For a change, it was the world championship leader, Michael Schumacher, who ran into trouble and controversy. He and his Benetton-Ford team were fined pounds 17,000 because the German driver ignored a black-flag signal to go into the pits to serve a five-second penalty imposed for overtaking Hill during the pre- race parade lap.
The German eventually obeyed the order, claiming that he had initially been told over his radio that the penalty would simply be added to his time at the end of the race. While he was in the pits, Hill opened an 18-second lead, which he protected until the finish. Schumacher had to be content with second place, with France's Jean Alesi, driving a Ferrari, third.
It is always a driver's fondest wish to win his home grand prix, but for Hill the victory had particular poignancy as his late father, Graham, who won the world drivers' championship twice, never won the British event.

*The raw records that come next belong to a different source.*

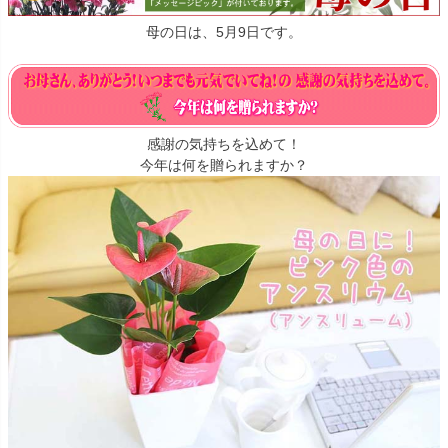
母の日は、5月9日です。
感謝の気持ちを込めて！
今年は何を贈られますか？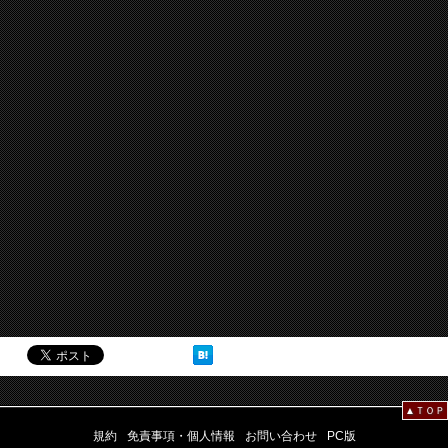
▲ＴＯＰ
規約
免責事項・個人情報
お問い合わせ
PC版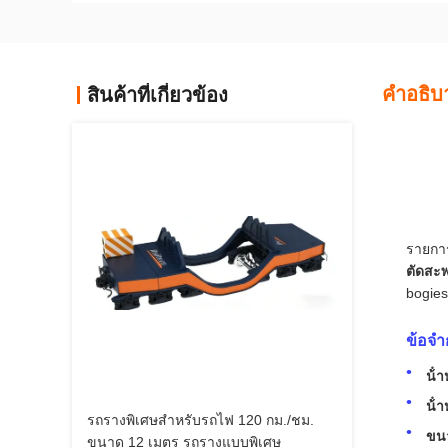
คําอธิบ
สินค้าที่เกี่ยวข้อง
รายกา
ตัดสะ
bogies
ข้อจํา
น้ํ
น้ํ
รถรางพิเศษสำหรับรถไฟ 120 กม./ชม.
ขน
ขนาด 12 เมตร รถรางแบบพิเศษ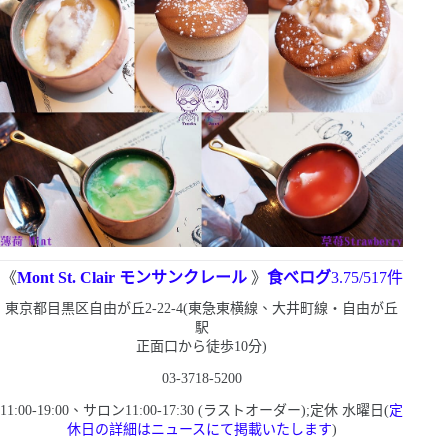
《
Mont St. Clair
モンサンクレール
》
食べログ
3.75/517
件
東京都目黒区自由が丘
2-22-4(
東急東横線、大井町線・自由が丘
駅
正面口から徒歩
10
分
)
03-3718-5200
11
:
00-19
:
00
、サロン
11
:
00-17
:
30 (
ラストオーダー
)
;定休
水曜日
(
定
休日の詳細はニュースにて掲載いたします
)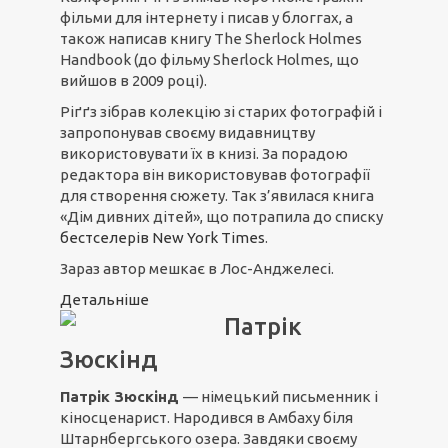
фільми для інтернету і писав у блоггах, а
також написав книгу The Sherlock Holmes
Handbook (до фільму Sherlock Holmes, що
вийшов в 2009 році).
Ріґґз зібрав колекцію зі старих фотографій і
запропонував своєму видавництву
використовувати їх в книзі. За порадою
редактора він використовував фотографії
для створення сюжету. Так з’явилася книга
«Дім дивних дітей», що потрапила до списку
бестселерів New York Times
.
Зараз автор мешкає в Лос-Анджелесі.
Детальніше
Патрік
Зюскінд
Патрік Зюскінд
— німецький письменник і
кіносценарист. Народився в Амбаху біля
Штарнбергського озера. Завдяки своєму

'It's the best day of my life. It's like a dream,' said Hill. 'I feel like every part of my life has come together at this point. If you believe in destiny, I was destined to win this race. I got a lot of motivation to win here - not least because my father never won it. I feel like this has completed a little hole my father left in his record. He would be delighted.'
During the week, Hill was subjected to speculation that if, as expected, Nigel Mansell returned to Formula One from IndyCar racing he would not want Hill in the team. Hill also had mechanical problems with his car on the first day of qualifying for the race.